Vejo da melhor forma possível. Acho que tanto o Degase quanto as guardas municipais podem ser armados, desde que sejam capacitados. Se o profissional da segurança pública do município for treinado para não cometer erros usando armamento, acho que está correta a decisão de armá-lo.
E o uso de arma de fogo pelo cidadão? Acredita que a ampliação do acesso da população às armas pode colaborar para a melhoria dos índices de segurança pública ou não?
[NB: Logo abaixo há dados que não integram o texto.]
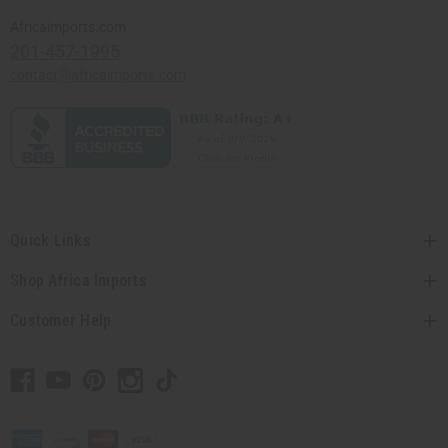
Africaimports.com
201-457-1995
contact@africaimports.com
Quick Links
Shop Africa Imports
Customer Help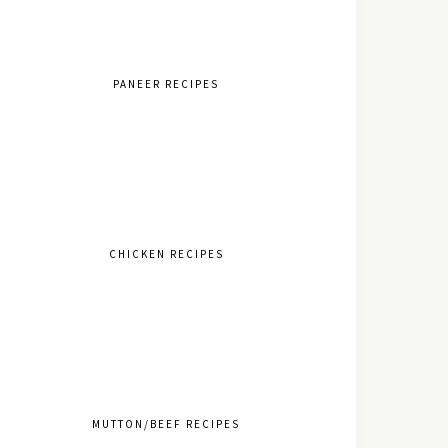
PANEER RECIPES
CHICKEN RECIPES
MUTTON/BEEF RECIPES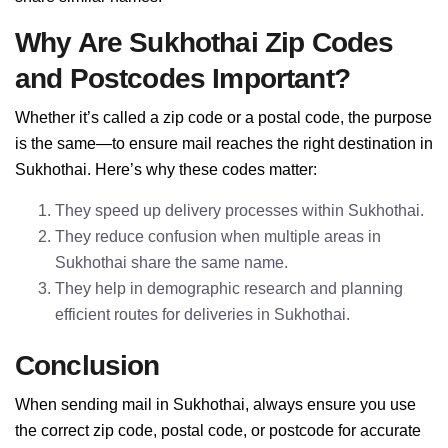
Why Are Sukhothai Zip Codes
and Postcodes Important?
Whether it’s called a zip code or a postal code, the purpose
is the same—to ensure mail reaches the right destination in
Sukhothai. Here’s why these codes matter:
They speed up delivery processes within Sukhothai.
They reduce confusion when multiple areas in
Sukhothai share the same name.
They help in demographic research and planning
efficient routes for deliveries in Sukhothai.
Conclusion
When sending mail in Sukhothai, always ensure you use
the correct zip code, postal code, or postcode for accurate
É um conceito só. Aqueles que têm perfil e querem andar armados vão se colocar em uma situação de risco maior, pessoalmente. Porque, hoje, se você for roubado e tiver uma arma, talvez aconteça um latrocínio. Mas, isso é uma opção da pessoa. O que temos que ter, seja para o policial civil, para o policial militar, para a guarda municipal, para o degase ou para a população que queira estar armada, são leis rígidas para punir o mau uso da arma. É isso que resolve.
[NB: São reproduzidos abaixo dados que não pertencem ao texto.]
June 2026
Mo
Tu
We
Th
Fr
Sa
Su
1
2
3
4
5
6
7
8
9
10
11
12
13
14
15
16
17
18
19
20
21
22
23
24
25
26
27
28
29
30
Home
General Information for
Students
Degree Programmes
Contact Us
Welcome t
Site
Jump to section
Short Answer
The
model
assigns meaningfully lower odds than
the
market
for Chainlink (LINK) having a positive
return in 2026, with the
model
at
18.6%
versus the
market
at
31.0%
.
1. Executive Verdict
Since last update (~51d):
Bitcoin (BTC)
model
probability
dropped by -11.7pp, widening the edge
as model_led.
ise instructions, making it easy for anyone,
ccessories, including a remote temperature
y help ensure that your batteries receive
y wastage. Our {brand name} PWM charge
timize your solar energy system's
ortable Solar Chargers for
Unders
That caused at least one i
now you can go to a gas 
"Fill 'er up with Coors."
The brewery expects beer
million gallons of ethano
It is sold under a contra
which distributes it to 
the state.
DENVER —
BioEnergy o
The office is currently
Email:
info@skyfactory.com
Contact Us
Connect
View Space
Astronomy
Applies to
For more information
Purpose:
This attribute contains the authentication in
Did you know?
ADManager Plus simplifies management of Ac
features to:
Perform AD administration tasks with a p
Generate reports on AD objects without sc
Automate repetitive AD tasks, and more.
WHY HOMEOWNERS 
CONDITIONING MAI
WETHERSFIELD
Você decidiu concorrer a deputado federal, com as bênçãos do governador Cláudio Castro. Porque a opção pela política?
Nesses últimos 15 anos, uma boa parcela da sociedade foi testada em uma política, em uma ideologia, de que o encarceramento não é a solução do crime. Fazem de tudo para o criminoso não ficar preso, pois, em tese, voltaria mais perigoso. Mas um traficante ou um ladrão, mesmo que cumpra muito tempo de pena, não vai ser ressocializado. Por isso que se tira ele do convívio da sociedade por mais tempo, para que não volte a delinquir e sirva de exemplo para outros. “Aquele cara era ruim, fazia o mal, mas está preso”. O exemplo dele serve para que outros não entrem no crime. E se, durante esse percurso lá dentro, a gente conseguir ressocializar ele, aí sim, ótimo, vamos trazer e dar emprego, pois essa é a principal intenção da prisão. Mas, hoje, o cara furta o trabalhador e é solto na audiência de custódia se tiver domicílio fixo. Será que é isso que a sociedade quer? A lei é fruto da vontade da maioria, que se impõe à maioria, e não o inverso, como está acontecendo. Tem que ter alguém para contar essa história, porque a sociedade, posso garantir, não sabe disso. A pessoa acha que, quando a polícia prende, o criminoso vai ficar preso, porque ele não volta na casa dela no dia seguinte, mas já está solto, furtando outras residências. A sociedade precisa entender o que está acontecendo e optar se quer isso ou uma lei mais dura, que não só criminalize, como não permita a progressão de regime.
Além da segurança pública, quais são suas outras pautas?
A minha pauta principal é segurança porque é o que vivi a vida toda. Mas, conversando com a sociedade, há uma carga tributária muito grande em cima de uma faixa da população, que acaba gastando muito dinheiro e não tendo retorno daquilo que entrega ao Estado. Então, ou se aplica bem esse recurso ou diminui a carga tributária do contribuinte. Tem diversos segmentos que nos procuram, que explicam suas dificuldades. A gente vai trabalhar, entendendo cada um desses segmentos, por aquilo que a gente acredita que vai transformar o Brasil.